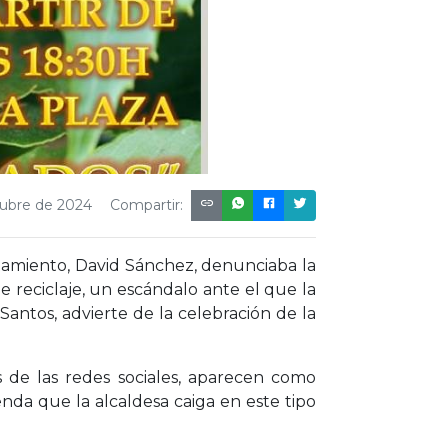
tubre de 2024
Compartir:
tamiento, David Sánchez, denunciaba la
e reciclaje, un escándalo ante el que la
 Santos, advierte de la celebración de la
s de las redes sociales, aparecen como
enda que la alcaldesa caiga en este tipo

Task brief => Your answer must be the lines from the one containing "tamiento, David Sánchez, denunciaba la" through the last line of the entries, copied exactly, with no other lines.

Your solution =>
tamiento, David Sánchez, denunciaba la
e reciclaje, un escándalo ante el que la
 Santos, advierte de la celebración de la
s de las redes sociales, aparecen como
enda que la alcaldesa caiga en este tipo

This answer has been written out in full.